A photographer who has published a book of photography and writing about Yellowstone and Grand Teton national parks says last year's fires at Yellowstone helped the ecosystem.
"The park is coming back beautifully. There's really no problem," said Lorraine Salem Tufts, who is in Salt Lake City for a book signing at Walden Books, Crossroads Mall, on Saturday afternoon. Her book is "Secrets in Yellowstone and Grand Teton National Parks.""It's still a great place to go, still a great place to spend your holidays. The fires of 1988 will not impair your holidays and hiking and adventures."
Fire is part of nature's cycle, she said, but the National Park Service "had a lot of problems" with early decisionmaking on how to cope with the burning forests.
"The natural fires should have burned, and the fires that were man-made should have been extinguished as soon as possible, and most were. But the North Fork fire did burn."
This was man-made and it got out of control, heading toward inhabited areas.
The Park Service was lucky that snow began falling in mid-September, "because if it had not, it would have turned into a disaster," she said.
Perhaps because of the fire enriching the soil, "the wildflowers were incredible this year," she said. About 20 percent of the white pines burned, but of the 80 percent that were left, the trees had a tremendous crop of pine nuts.

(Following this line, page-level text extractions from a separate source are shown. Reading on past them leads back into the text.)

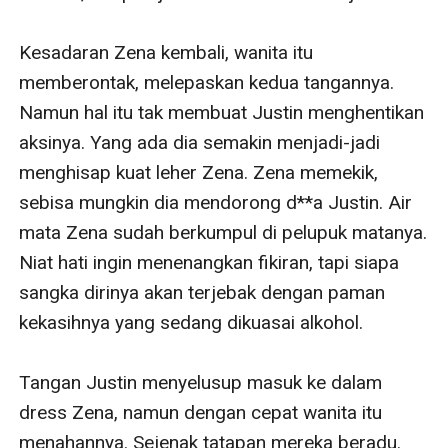
Kesadaran Zena kembali, wanita itu 
memberontak, melepaskan kedua tangannya. 
Namun hal itu tak membuat Justin menghentikan 
aksinya. Yang ada dia semakin menjadi-jadi 
menghisap kuat leher Zena. Zena memekik, 
sebisa mungkin dia mendorong d**a Justin. Air 
mata Zena sudah berkumpul di pelupuk matanya. 
Niat hati ingin menenangkan fikiran, tapi siapa 
sangka dirinya akan terjebak dengan paman 
kekasihnya yang sedang dikuasai alkohol.

Tangan Justin menyelusup masuk ke dalam 
dress Zena, namun dengan cepat wanita itu 
menahannya. Sejenak tatapan mereka beradu. 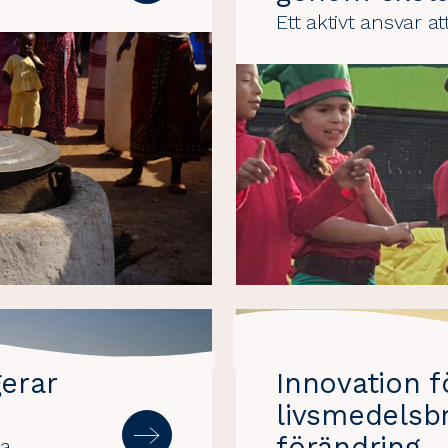
Ett aktivt ansvar a
erar
Innovation f
livsmedelsb
förändring
ja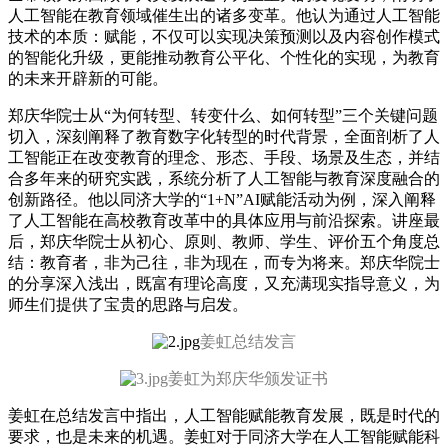
人工智能在教育领域催生出的诸多变革。他认为通过人工智能
技术的本质：赋能，不仅可以实现决策预测以及内容创作模式
的智能化升级，更能推动教育公平化、个性化的实现，为教育
的未来开辟新的可能。
郑庆华院士从“为何转型、转变什么、如何转型”三个关键问题
切入，深刻阐释了教育数字化转型的时代背景，全面剖析了人
工智能正在改变教育的理念、形态、手段、场景及生态，并结
合多年来的研究实践，系统分析了人工智能与教育深度融合的
创新路径。他以同济大学的“1+N”AI赋能活动为例，深入阐释
了人工智能在高校教育改革中的具体应用与前沿探索。讲座最
后，郑庆华院士从初心、原则、教师、学生、评价五个角度总
结：教育者，非为己往，非为现在，而专为将来。郑庆华院士
的分享深入浅出，既富有理论高度，又充满现实指导意义，为
师生们提供了宝贵的思路与启发。
姜虹总结发言
姜虹为郑庆华颁发证书
姜虹在总结发言中指出，人工智能赋能教育发展，既是时代的
要求，也是未来的机遇。姜虹对于同济大学在人工智能赋能科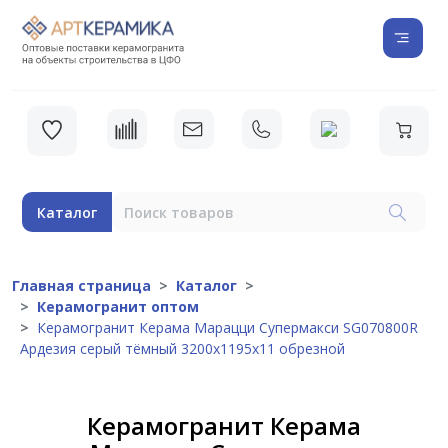
Каталог
Главная страница
Каталог
Керамогранит оптом
Керамогранит Керама Марацци Супермакси SG070800R
Ардезия серый тёмный 3200x1195x11 обрезной
Керамогранит Керама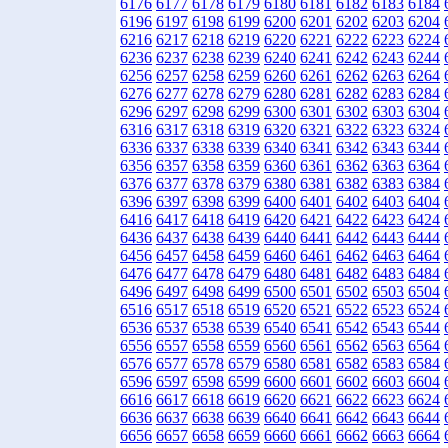
6176
6177
6178
6179
6180
6181
6182
6183
6184
6196
6197
6198
6199
6200
6201
6202
6203
6204
6216
6217
6218
6219
6220
6221
6222
6223
6224
6236
6237
6238
6239
6240
6241
6242
6243
6244
6256
6257
6258
6259
6260
6261
6262
6263
6264
6276
6277
6278
6279
6280
6281
6282
6283
6284
6296
6297
6298
6299
6300
6301
6302
6303
6304
6316
6317
6318
6319
6320
6321
6322
6323
6324
6336
6337
6338
6339
6340
6341
6342
6343
6344
6356
6357
6358
6359
6360
6361
6362
6363
6364
6376
6377
6378
6379
6380
6381
6382
6383
6384
6396
6397
6398
6399
6400
6401
6402
6403
6404
6416
6417
6418
6419
6420
6421
6422
6423
6424
6436
6437
6438
6439
6440
6441
6442
6443
6444
6456
6457
6458
6459
6460
6461
6462
6463
6464
6476
6477
6478
6479
6480
6481
6482
6483
6484
6496
6497
6498
6499
6500
6501
6502
6503
6504
6516
6517
6518
6519
6520
6521
6522
6523
6524
6536
6537
6538
6539
6540
6541
6542
6543
6544
6556
6557
6558
6559
6560
6561
6562
6563
6564
6576
6577
6578
6579
6580
6581
6582
6583
6584
6596
6597
6598
6599
6600
6601
6602
6603
6604
6616
6617
6618
6619
6620
6621
6622
6623
6624
6636
6637
6638
6639
6640
6641
6642
6643
6644
6656
6657
6658
6659
6660
6661
6662
6663
6664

Grizzly bears feasted on the nuts this fall. "They ate the pine nuts, and they ate and ate and ate."
Many elk and bison starved to death because of the fires, which provided a great deal of meat for the carnivores. It also thinned out the herds of ungulates, "which was good; they really needed to be thinned."
Tufts lives in North Palm Beach, Fla., most of the year, but spends about four months every year in a trailer at Yellowstone - taking photos of wildlife and doing volunteer work for the National Park Service. She has been living at Yellowstone part-time for the past four years and visiting the park for 12 years.

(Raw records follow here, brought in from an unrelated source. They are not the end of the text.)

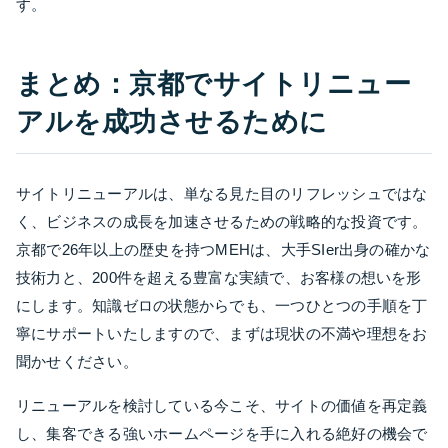
す。
まとめ：京都でサイトリニュー
アルを成功させるために
サイトリニューアルは、単なる見た目のリフレッシュではな
く、ビジネスの成長を加速させるための戦略的な投資です。
京都で26年以上の歴史を持つMEHは、大手SIer出身の確かな
技術力と、200件を超える豊富な実績で、お客様の想いを形
にします。知識ゼロの状態からでも、一つひとつの手順を丁
寧にサポートいたしますので、まずは現状の不満や理想をお
聞かせください。
リニューアルを検討している今こそ、サイトの価値を再定義
し、集客できる強いホームページを手に入れる絶好の機会で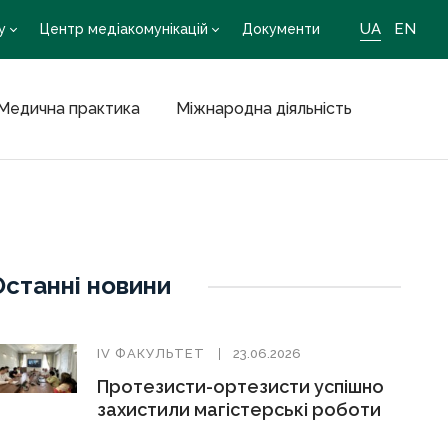
UA
EN
у
Центр медіакомунікацій
Документи
Медична практика
Міжнародна діяльність
Останні новини
ІV ФАКУЛЬТЕТ
23.06.2026
Протезисти-ортезисти успішно
захистили магістерські роботи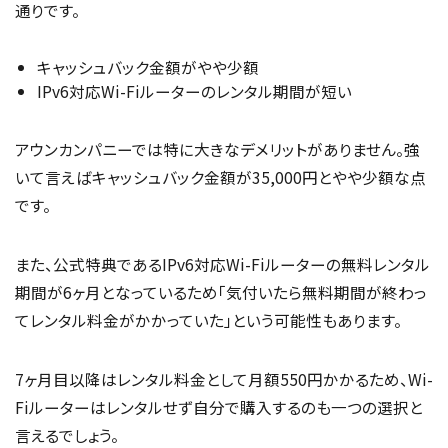
通りです。
キャッシュバック金額がやや少額
IPv6対応Wi-Fiルーターのレンタル期間が短い
アウンカンパニーでは特に大きなデメリットがありません。強
いて言えばキャッシュバック金額が35,000円とやや少額な点
です。
また、公式特典であるIPv6対応Wi-Fiルーターの無料レンタル
期間が6ヶ月となっているため「気付いたら無料期間が終わっ
てレンタル料金がかかっていた」という可能性もあります。
7ヶ月目以降はレンタル料金として月額550円かかるため、Wi-
Fiルーターはレンタルせず自分で購入するのも一つの選択と
言えるでしょう。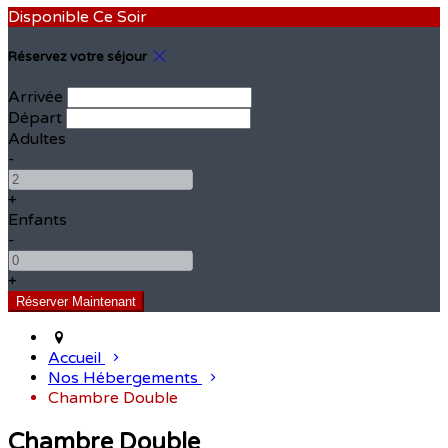
Disponible Ce Soir
Réservez votre séjour
Arrivée
Départ
Adultes
-
+
Enfants
-
+
Accueil
Nos Hébergements
Chambre Double
Chambre Double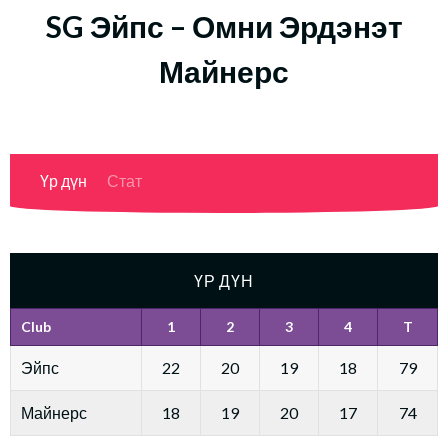
SG Эйпс – Омни Эрдэнэт
Майнерс
Үр дүн
Стат
ҮР ДҮН
Club
1
2
3
4
T
Эйпс
22
20
19
18
79
Майнерс
18
19
20
17
74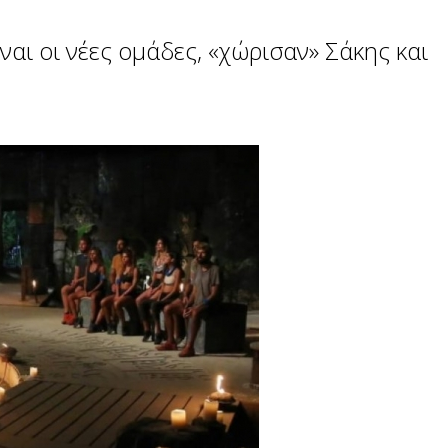
ναι οι νέες ομάδες, «χώρισαν» Σάκης και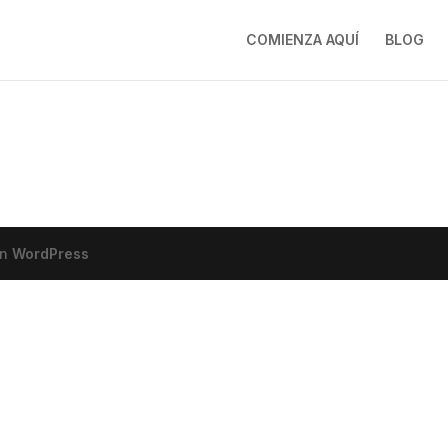
COMIENZA AQUÍ
BLOG
on
WordPress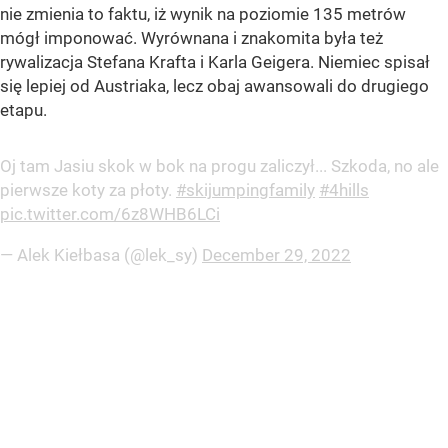
nie zmienia to faktu, iż wynik na poziomie 135 metrów
mógł imponować. Wyrównana i znakomita była też
rywalizacja Stefana Krafta i Karla Geigera. Niemiec spisał
się lepiej od Austriaka, lecz obaj awansowali do drugiego
etapu.
Oj tam Jasiu skok w bok na progu zaliczył... Szkoda, no ale
pierwsze koty za płoty.
#skijumpingfamily
#4hills
pic.twitter.com/6z8WHB6LCi
— Alek Kiełbasa (@lek_sy)
December 29, 2022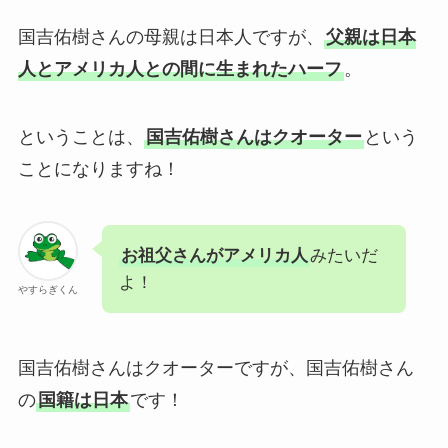
国吉佑樹さんの母親は日本人ですが、
父親は日本
人とアメリカ人との間に生まれたハーフ
。
ということは、
国吉佑樹さんはクオーター
という
ことになりますね！
お祖父さんがアメリカ人
みたいだ
よ！
やすらぎくん
国吉佑樹さんはクオーターですが、国吉佑樹さん
の
国籍は日本
です！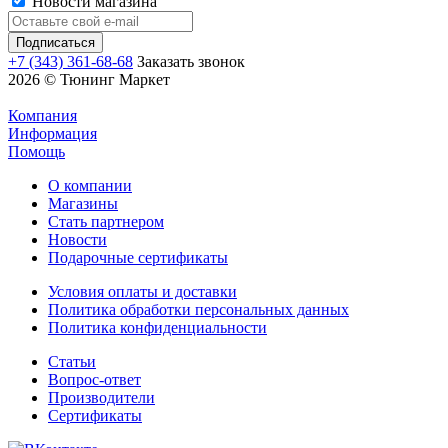
Новости магазина
+7 (343) 361-68-68
Заказать звонок
2026 © Тюнинг Маркет
Компания
Информация
Помощь
О компании
Магазины
Стать партнером
Новости
Подарочные сертификаты
Условия оплаты и доставки
Политика обработки персональных данных
Политика конфиденциальности
Статьи
Вопрос-ответ
Производители
Сертификаты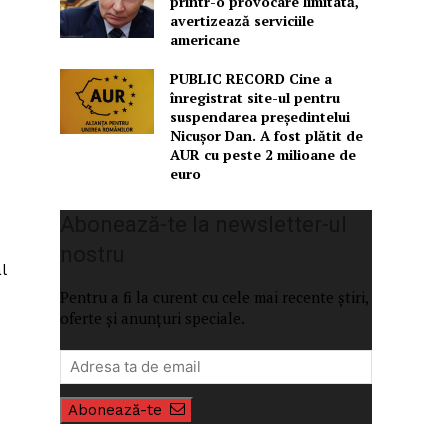
printr-o provocare limitată,
avertizează serviciile
americane
PUBLIC RECORD Cine a
înregistrat site-ul pentru
suspendarea președintelui
Nicușor Dan. A fost plătit de
AUR cu peste 2 milioane de
euro
Abonează-te la newsletter-ul
nostru
l
e
Pentru a fi la curent cu cele mai recente știri,
oferte și anunțuri speciale.
Abonează-te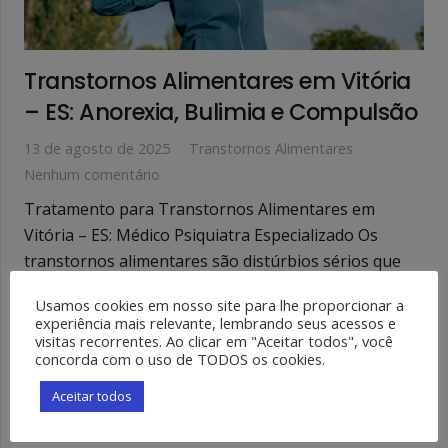
Transtornos Alimentares em Vitória
– ES: Anorexia, Bulimia e Compulsão
13 de agosto de 2025
Transtornos Alimentares
Nenhum comentário
Tratamento para Transtornos Alimentares em
Vitória – ES: Médico Psiquiatra Especializado Os
transtornos alimentares são distúrbios sérios que
afetam a relação da pessoa com a comida, o peso e
Usamos cookies em nosso site para lhe proporcionar a
a…
experiência mais relevante, lembrando seus acessos e
visitas recorrentes. Ao clicar em "Aceitar todos", você
concorda com o uso de TODOS os cookies.
LER MAIS
Aceitar todos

To take her stunning animal photos, she uses 35-millimeter cameras with motor drives and lenses that range from wide-angle to 600 millimeter telephoto. She took about 20 percent of the 101 photographs in the book, while 15 other men and women took the rest.

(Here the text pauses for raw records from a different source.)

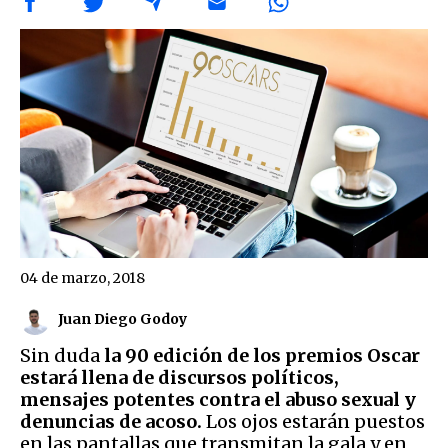
04 de marzo, 2018
Juan Diego Godoy
Sin duda
la 90 edición de los premios Oscar
estará llena de discursos políticos,
mensajes potentes contra el abuso sexual y
denuncias de acoso.
Los ojos estarán puestos
en las pantallas que transmitan la gala y en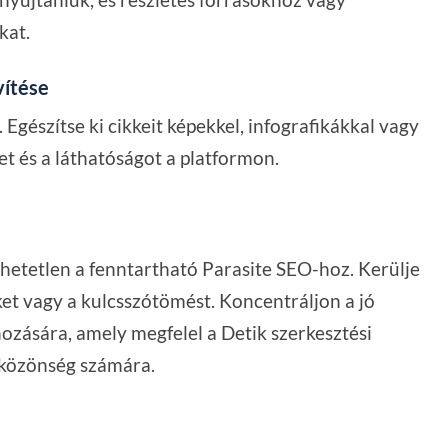
kat.
vítése
 Egészítse ki cikkeit képekkel, infografikákkal vagy
et és a láthatóságot a platformon.
hetetlen a fenntartható Parasite SEO-hoz. Kerülje
ket vagy a kulcsszótömést. Koncentráljon a jó
zására, amely megfelel a Detik szerkesztési
 közönség számára.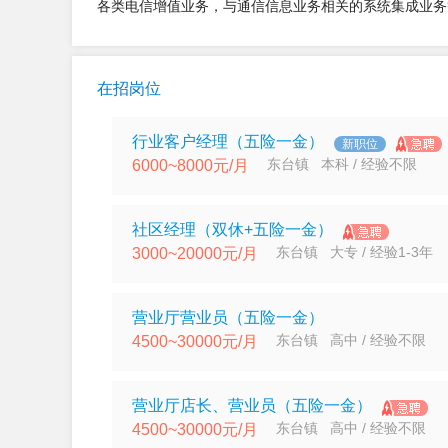
各类电信增值业务，与通信信息业务相关的系统集成业务
在招岗位
行业客户经理（五险一金）
新职位
东台镇 本科 / 经验不限
6000~8000元/月
社区经理（双休+五险一金）
东台镇 大专 / 经验1-3年
3000~20000元/月
营业厅营业员（五险一金）
东台镇 高中 / 经验不限
4500~30000元/月
营业厅店长、营业员（五险一金）
东台镇 高中 / 经验不限
4500~30000元/月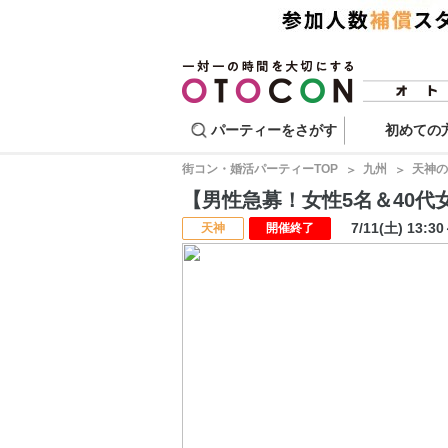
パーティーをさがす
初めての
街コン・婚活パーティーTOP
九州
天神の
【男性急募！女性5名＆40代女
7/11(土) 13:3
天神
開催終了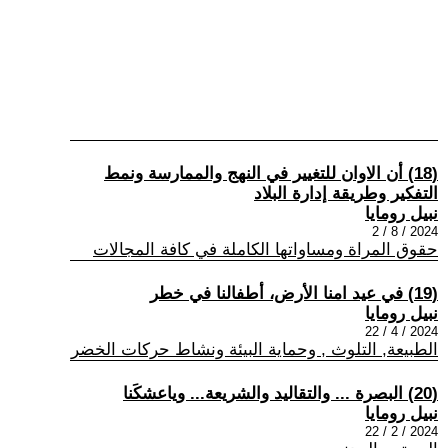
(18) أن الاوان للتغيير في النهج والممارسة ونمط
التفكير وطريقة إدارة البلاد
نبيل رومايا
2024 / 8 / 2
حقوق المراة ومساواتها الكاملة في كافة المجالات
(19) في عيد امنا الأرض، أطفالنا في خطر
نبيل رومايا
2024 / 4 / 22
الطبيعة, التلوث , وحماية البيئة ونشاط حركات الخضر
(20) البصرة ... والتقاليد والشريعة... وياعشكَنا
نبيل رومايا
2024 / 2 / 22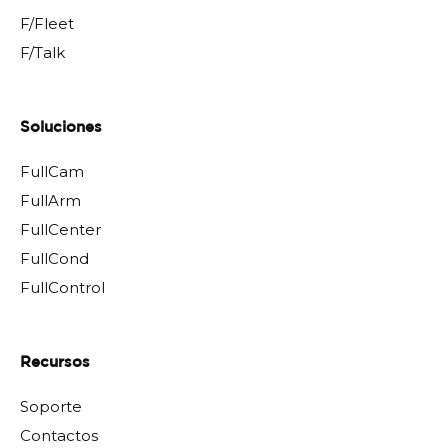
F/Fleet
F/Talk
Soluciones
FullCam
FullArm
FullCenter
FullCond
FullControl
Recursos
Soporte
Contactos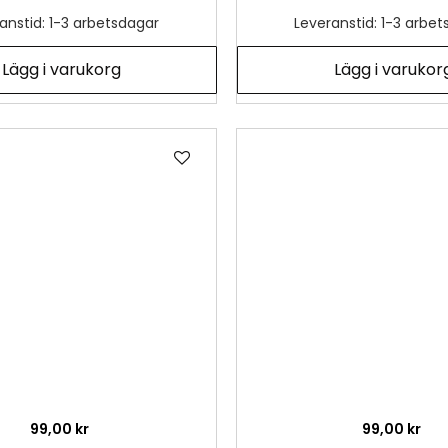
anstid: 1-3 arbetsdagar
Leveranstid: 1-3 arbe
Lägg i varukorg
Lägg i varukor
Lägg
till
i
önskelista
99,00 kr
99,00 kr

Tufts also wrote the text, with her niece, Tracy I. Holmes, researching the historical sections.
Asked how she manages to get the pictures of wild animals, Tufts said, "I'll prop myself into the sagebrush, then I'll sit down, I'll have a lot of shrubbery around me."
She might be aware that a bald eagle likes to hunt from a particular tree, for instance. So she will wait for him to show up in that area - maybe for six or seven hours.
"Sometimes I might put some sort of little towel over my head or a dark cloth or something, but most of the time I just wear dark colors."
The cover photograph is by Steven Fuller, a view of two foxes dancing in the snow. She said Fuller is Yellowstone's winter keeper and has been watching these foxes for years, at their den near the horse corral.
Finally, the animals got used to him and "allowed him to get that close to them when they were doing their mating dance." Of the photo, she said, "It's a phenomenal thing because that was taken with only a 180-millimeter lens."